◆ Problem
The complete data, repeated exactly, should form your response.

[Dataset records]
☆ ☆ ☆ ☆
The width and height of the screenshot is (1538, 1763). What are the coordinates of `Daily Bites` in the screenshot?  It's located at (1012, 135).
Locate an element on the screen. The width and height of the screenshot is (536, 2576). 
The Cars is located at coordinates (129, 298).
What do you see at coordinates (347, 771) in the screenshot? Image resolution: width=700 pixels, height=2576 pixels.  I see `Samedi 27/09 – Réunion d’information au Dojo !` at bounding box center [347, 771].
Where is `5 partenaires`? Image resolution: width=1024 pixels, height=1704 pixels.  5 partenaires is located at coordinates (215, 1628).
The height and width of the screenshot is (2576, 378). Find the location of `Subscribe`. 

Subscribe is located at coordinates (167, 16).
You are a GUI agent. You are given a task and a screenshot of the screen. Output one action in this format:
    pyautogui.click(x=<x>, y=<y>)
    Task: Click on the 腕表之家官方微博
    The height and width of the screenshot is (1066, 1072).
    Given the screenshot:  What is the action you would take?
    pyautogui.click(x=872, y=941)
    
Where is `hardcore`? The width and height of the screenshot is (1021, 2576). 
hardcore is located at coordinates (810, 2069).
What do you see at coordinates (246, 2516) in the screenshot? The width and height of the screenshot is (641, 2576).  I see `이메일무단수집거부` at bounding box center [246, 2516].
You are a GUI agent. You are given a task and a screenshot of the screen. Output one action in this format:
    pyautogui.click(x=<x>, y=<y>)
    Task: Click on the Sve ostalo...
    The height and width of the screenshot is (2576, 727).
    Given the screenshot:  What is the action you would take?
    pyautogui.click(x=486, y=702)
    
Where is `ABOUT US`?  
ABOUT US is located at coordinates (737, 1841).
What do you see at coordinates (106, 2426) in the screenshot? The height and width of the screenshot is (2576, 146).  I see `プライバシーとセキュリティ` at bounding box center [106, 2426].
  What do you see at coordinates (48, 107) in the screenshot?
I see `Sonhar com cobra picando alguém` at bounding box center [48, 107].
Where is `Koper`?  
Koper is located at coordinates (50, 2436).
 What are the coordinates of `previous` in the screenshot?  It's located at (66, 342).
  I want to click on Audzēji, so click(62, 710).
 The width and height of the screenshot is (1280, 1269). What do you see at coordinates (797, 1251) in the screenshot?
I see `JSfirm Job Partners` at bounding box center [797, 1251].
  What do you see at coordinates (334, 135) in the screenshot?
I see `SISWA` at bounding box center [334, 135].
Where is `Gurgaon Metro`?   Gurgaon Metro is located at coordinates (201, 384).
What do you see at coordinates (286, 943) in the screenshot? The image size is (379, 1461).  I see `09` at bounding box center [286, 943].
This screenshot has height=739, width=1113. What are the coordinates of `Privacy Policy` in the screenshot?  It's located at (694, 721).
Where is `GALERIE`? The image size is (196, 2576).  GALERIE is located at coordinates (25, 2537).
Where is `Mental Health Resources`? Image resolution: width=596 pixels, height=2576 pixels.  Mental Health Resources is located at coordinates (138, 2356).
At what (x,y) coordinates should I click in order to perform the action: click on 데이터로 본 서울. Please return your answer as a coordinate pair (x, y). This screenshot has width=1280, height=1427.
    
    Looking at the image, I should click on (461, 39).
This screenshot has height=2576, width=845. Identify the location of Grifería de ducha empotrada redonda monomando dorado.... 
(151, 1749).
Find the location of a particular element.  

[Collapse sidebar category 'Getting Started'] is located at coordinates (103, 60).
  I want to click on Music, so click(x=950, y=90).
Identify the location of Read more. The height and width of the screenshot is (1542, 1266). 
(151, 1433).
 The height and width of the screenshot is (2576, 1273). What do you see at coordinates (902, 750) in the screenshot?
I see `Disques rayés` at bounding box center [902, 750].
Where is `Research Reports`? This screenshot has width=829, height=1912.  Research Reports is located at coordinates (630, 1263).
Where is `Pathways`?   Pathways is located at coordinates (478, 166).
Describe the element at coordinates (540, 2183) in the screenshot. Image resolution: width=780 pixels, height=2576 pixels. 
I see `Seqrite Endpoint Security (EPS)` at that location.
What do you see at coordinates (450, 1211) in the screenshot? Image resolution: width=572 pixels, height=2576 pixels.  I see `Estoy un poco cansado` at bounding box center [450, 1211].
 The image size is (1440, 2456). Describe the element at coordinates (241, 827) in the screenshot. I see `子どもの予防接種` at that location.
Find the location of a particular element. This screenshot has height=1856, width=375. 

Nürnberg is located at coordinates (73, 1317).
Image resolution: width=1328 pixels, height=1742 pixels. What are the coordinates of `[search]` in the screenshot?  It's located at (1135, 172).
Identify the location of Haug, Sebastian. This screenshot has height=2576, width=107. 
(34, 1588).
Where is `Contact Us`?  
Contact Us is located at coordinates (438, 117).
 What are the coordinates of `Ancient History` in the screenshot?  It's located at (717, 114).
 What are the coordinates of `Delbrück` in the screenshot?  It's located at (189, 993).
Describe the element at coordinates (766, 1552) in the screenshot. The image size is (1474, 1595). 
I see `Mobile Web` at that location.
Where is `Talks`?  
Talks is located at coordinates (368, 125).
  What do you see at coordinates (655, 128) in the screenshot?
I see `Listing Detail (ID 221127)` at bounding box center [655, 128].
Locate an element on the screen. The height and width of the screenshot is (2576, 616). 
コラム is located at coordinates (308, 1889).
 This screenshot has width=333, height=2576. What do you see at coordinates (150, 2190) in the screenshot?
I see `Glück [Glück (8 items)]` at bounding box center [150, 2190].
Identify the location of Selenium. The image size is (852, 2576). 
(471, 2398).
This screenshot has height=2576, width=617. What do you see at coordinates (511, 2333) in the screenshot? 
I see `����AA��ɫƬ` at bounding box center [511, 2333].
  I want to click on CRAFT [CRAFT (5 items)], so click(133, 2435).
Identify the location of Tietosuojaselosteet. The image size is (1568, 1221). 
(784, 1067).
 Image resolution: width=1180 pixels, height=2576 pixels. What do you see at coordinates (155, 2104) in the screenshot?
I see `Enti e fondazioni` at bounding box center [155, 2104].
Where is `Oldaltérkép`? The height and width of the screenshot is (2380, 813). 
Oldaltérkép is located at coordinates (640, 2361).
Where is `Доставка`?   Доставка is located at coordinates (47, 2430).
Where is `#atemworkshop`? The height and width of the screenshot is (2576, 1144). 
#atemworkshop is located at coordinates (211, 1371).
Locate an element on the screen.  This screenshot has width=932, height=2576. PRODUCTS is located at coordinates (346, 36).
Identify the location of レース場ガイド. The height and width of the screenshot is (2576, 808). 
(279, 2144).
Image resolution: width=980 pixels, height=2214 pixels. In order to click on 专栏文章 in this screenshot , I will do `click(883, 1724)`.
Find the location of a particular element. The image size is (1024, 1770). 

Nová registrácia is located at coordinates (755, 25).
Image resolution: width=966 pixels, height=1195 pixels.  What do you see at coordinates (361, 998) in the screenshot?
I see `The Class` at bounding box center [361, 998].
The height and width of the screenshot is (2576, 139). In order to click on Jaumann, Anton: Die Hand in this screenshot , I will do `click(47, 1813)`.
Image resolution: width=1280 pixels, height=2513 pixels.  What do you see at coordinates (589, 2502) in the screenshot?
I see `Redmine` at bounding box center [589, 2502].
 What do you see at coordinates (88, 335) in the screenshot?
☆ ☆ ☆ ☆
◆ Result below
The width and height of the screenshot is (1538, 1763). What are the coordinates of `Daily Bites` in the screenshot?  It's located at (1012, 135).
Locate an element on the screen. The width and height of the screenshot is (536, 2576). 
The Cars is located at coordinates (129, 298).
What do you see at coordinates (347, 771) in the screenshot? Image resolution: width=700 pixels, height=2576 pixels.  I see `Samedi 27/09 – Réunion d’information au Dojo !` at bounding box center [347, 771].
Where is `5 partenaires`? Image resolution: width=1024 pixels, height=1704 pixels.  5 partenaires is located at coordinates (215, 1628).
The height and width of the screenshot is (2576, 378). Find the location of `Subscribe`. 

Subscribe is located at coordinates (167, 16).
You are a GUI agent. You are given a task and a screenshot of the screen. Output one action in this format:
    pyautogui.click(x=<x>, y=<y>)
    Task: Click on the 腕表之家官方微博
    The height and width of the screenshot is (1066, 1072).
    Given the screenshot:  What is the action you would take?
    pyautogui.click(x=872, y=941)
    
Where is `hardcore`? The width and height of the screenshot is (1021, 2576). 
hardcore is located at coordinates (810, 2069).
What do you see at coordinates (246, 2516) in the screenshot? The width and height of the screenshot is (641, 2576).  I see `이메일무단수집거부` at bounding box center [246, 2516].
You are a GUI agent. You are given a task and a screenshot of the screen. Output one action in this format:
    pyautogui.click(x=<x>, y=<y>)
    Task: Click on the Sve ostalo...
    The height and width of the screenshot is (2576, 727).
    Given the screenshot:  What is the action you would take?
    pyautogui.click(x=486, y=702)
    
Where is `ABOUT US`?  
ABOUT US is located at coordinates (737, 1841).
What do you see at coordinates (106, 2426) in the screenshot? The height and width of the screenshot is (2576, 146).  I see `プライバシーとセキュリティ` at bounding box center [106, 2426].
  What do you see at coordinates (48, 107) in the screenshot?
I see `Sonhar com cobra picando alguém` at bounding box center [48, 107].
Where is `Koper`?  
Koper is located at coordinates (50, 2436).
 What are the coordinates of `previous` in the screenshot?  It's located at (66, 342).
  I want to click on Audzēji, so click(62, 710).
 The width and height of the screenshot is (1280, 1269). What do you see at coordinates (797, 1251) in the screenshot?
I see `JSfirm Job Partners` at bounding box center [797, 1251].
  What do you see at coordinates (334, 135) in the screenshot?
I see `SISWA` at bounding box center [334, 135].
Where is `Gurgaon Metro`?   Gurgaon Metro is located at coordinates (201, 384).
What do you see at coordinates (286, 943) in the screenshot? The image size is (379, 1461).  I see `09` at bounding box center [286, 943].
This screenshot has height=739, width=1113. What are the coordinates of `Privacy Policy` in the screenshot?  It's located at (694, 721).
Where is `GALERIE`? The image size is (196, 2576).  GALERIE is located at coordinates (25, 2537).
Where is `Mental Health Resources`? Image resolution: width=596 pixels, height=2576 pixels.  Mental Health Resources is located at coordinates (138, 2356).
At what (x,y) coordinates should I click in order to perform the action: click on 데이터로 본 서울. Please return your answer as a coordinate pair (x, y). This screenshot has width=1280, height=1427.
    
    Looking at the image, I should click on (461, 39).
This screenshot has height=2576, width=845. Identify the location of Grifería de ducha empotrada redonda monomando dorado.... 
(151, 1749).
Find the location of a particular element.  

[Collapse sidebar category 'Getting Started'] is located at coordinates (103, 60).
  I want to click on Music, so click(x=950, y=90).
Identify the location of Read more. The height and width of the screenshot is (1542, 1266). 
(151, 1433).
 The height and width of the screenshot is (2576, 1273). What do you see at coordinates (902, 750) in the screenshot?
I see `Disques rayés` at bounding box center [902, 750].
Where is `Research Reports`? This screenshot has width=829, height=1912.  Research Reports is located at coordinates (630, 1263).
Where is `Pathways`?   Pathways is located at coordinates (478, 166).
Describe the element at coordinates (540, 2183) in the screenshot. Image resolution: width=780 pixels, height=2576 pixels. 
I see `Seqrite Endpoint Security (EPS)` at that location.
What do you see at coordinates (450, 1211) in the screenshot? Image resolution: width=572 pixels, height=2576 pixels.  I see `Estoy un poco cansado` at bounding box center [450, 1211].
 The image size is (1440, 2456). Describe the element at coordinates (241, 827) in the screenshot. I see `子どもの予防接種` at that location.
Find the location of a particular element. This screenshot has height=1856, width=375. 

Nürnberg is located at coordinates (73, 1317).
Image resolution: width=1328 pixels, height=1742 pixels. What are the coordinates of `[search]` in the screenshot?  It's located at (1135, 172).
Identify the location of Haug, Sebastian. This screenshot has height=2576, width=107. 
(34, 1588).
Where is `Contact Us`?  
Contact Us is located at coordinates (438, 117).
 What are the coordinates of `Ancient History` in the screenshot?  It's located at (717, 114).
 What are the coordinates of `Delbrück` in the screenshot?  It's located at (189, 993).
Describe the element at coordinates (766, 1552) in the screenshot. The image size is (1474, 1595). 
I see `Mobile Web` at that location.
Where is `Talks`?  
Talks is located at coordinates (368, 125).
  What do you see at coordinates (655, 128) in the screenshot?
I see `Listing Detail (ID 221127)` at bounding box center [655, 128].
Locate an element on the screen. The height and width of the screenshot is (2576, 616). 
コラム is located at coordinates (308, 1889).
 This screenshot has width=333, height=2576. What do you see at coordinates (150, 2190) in the screenshot?
I see `Glück [Glück (8 items)]` at bounding box center [150, 2190].
Identify the location of Selenium. The image size is (852, 2576). 
(471, 2398).
This screenshot has height=2576, width=617. What do you see at coordinates (511, 2333) in the screenshot? 
I see `����AA��ɫƬ` at bounding box center [511, 2333].
  I want to click on CRAFT [CRAFT (5 items)], so click(133, 2435).
Identify the location of Tietosuojaselosteet. The image size is (1568, 1221). 
(784, 1067).
 Image resolution: width=1180 pixels, height=2576 pixels. What do you see at coordinates (155, 2104) in the screenshot?
I see `Enti e fondazioni` at bounding box center [155, 2104].
Where is `Oldaltérkép`? The height and width of the screenshot is (2380, 813). 
Oldaltérkép is located at coordinates (640, 2361).
Where is `Доставка`?   Доставка is located at coordinates (47, 2430).
Where is `#atemworkshop`? The height and width of the screenshot is (2576, 1144). 
#atemworkshop is located at coordinates (211, 1371).
Locate an element on the screen.  This screenshot has width=932, height=2576. PRODUCTS is located at coordinates (346, 36).
Identify the location of レース場ガイド. The height and width of the screenshot is (2576, 808). 
(279, 2144).
Image resolution: width=980 pixels, height=2214 pixels. In order to click on 专栏文章 in this screenshot , I will do `click(883, 1724)`.
Find the location of a particular element. The image size is (1024, 1770). 

Nová registrácia is located at coordinates (755, 25).
Image resolution: width=966 pixels, height=1195 pixels.  What do you see at coordinates (361, 998) in the screenshot?
I see `The Class` at bounding box center [361, 998].
The height and width of the screenshot is (2576, 139). In order to click on Jaumann, Anton: Die Hand in this screenshot , I will do `click(47, 1813)`.
Image resolution: width=1280 pixels, height=2513 pixels.  What do you see at coordinates (589, 2502) in the screenshot?
I see `Redmine` at bounding box center [589, 2502].
 What do you see at coordinates (88, 335) in the screenshot?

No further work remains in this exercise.